About AIDS
Help, I want a date!
By Sandy Bartlett, Fri., Aug. 26, 2005
That e-mail last Friday reflects one of poz people's biggest conundrums: I want a date!
Short term, we can't undo the atmosphere of secrecy and pain that uninformed or narrow-minded or fearful HIV-negative people create. But, some techniques may help the poz person work around them.
My HIVer buddy Roger, 11 years openly positive, reminds himself of three things every day, as diligently as taking his meds:
1) HIV is part of me, but it does not define me!
2) I have lots to offer, and there are many people who will enjoy being with me!
3) The only way someone can answer "yes" is if I am willing to stick my neck out and ask.
He swears it works. Roger's dating success suggests he's right.

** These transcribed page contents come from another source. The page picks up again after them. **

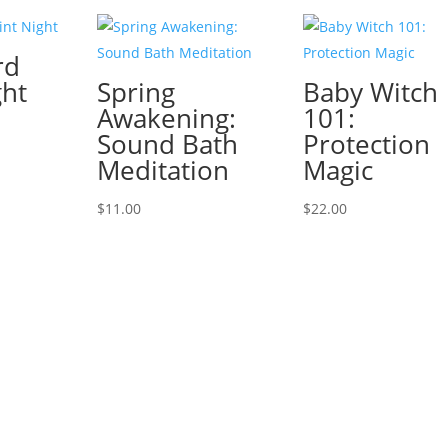
rd
ght
Spring
Baby Witch
Awakening:
101:
Sound Bath
Protection
Meditation
Magic
$
11.00
$
22.00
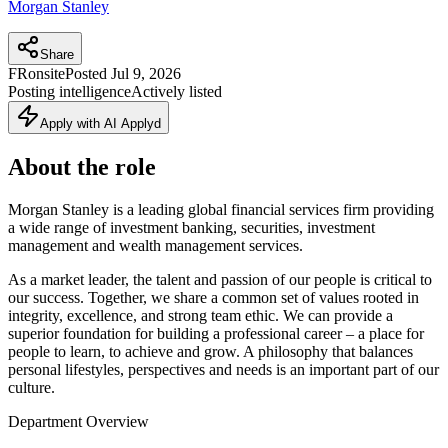
Morgan Stanley
Share
FR
onsite
Posted
Jul 9, 2026
Posting intelligence
Actively listed
Apply with AI Applyd
About the role
Morgan Stanley is a leading global financial services firm providing
a wide range of investment banking, securities, investment
management and wealth management services.
As a market leader, the talent and passion of our people is critical to
our success. Together, we share a common set of values rooted in
integrity, excellence, and strong team ethic. We can provide a
superior foundation for building a professional career – a place for
people to learn, to achieve and grow. A philosophy that balances
personal lifestyles, perspectives and needs is an important part of our
culture.
Department Overview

How and when a person discloses can make a lot of difference. Morally and legally, it's necessary to disclose before having sex, but nothing says HIV status has to be the first topic with new acquaintances. Let them get to know the real, interesting you before bringing it up. If he/she likes you, they might think twice before bailing just because you're HIV positive.
Practice! Try role-playing with a friend. You try out different ways of bringing up the topic, and your chum can respond in a variety of ways. The more comfortable you are literally saying the words, the smoother things are likely to go. As gay men learn from coming out, often the fear of disclosure is worse than the disclosure itself. The more you do it, the easier it gets.
Meanwhile, don't forget that rejection happens to everyone, sometimes for reasons different than those we assume. Yes, it hurts and always will, to some degree. However, even when the response is not what you want, learning to react gracefully may gain respect and valuable friends, if not bed-mates.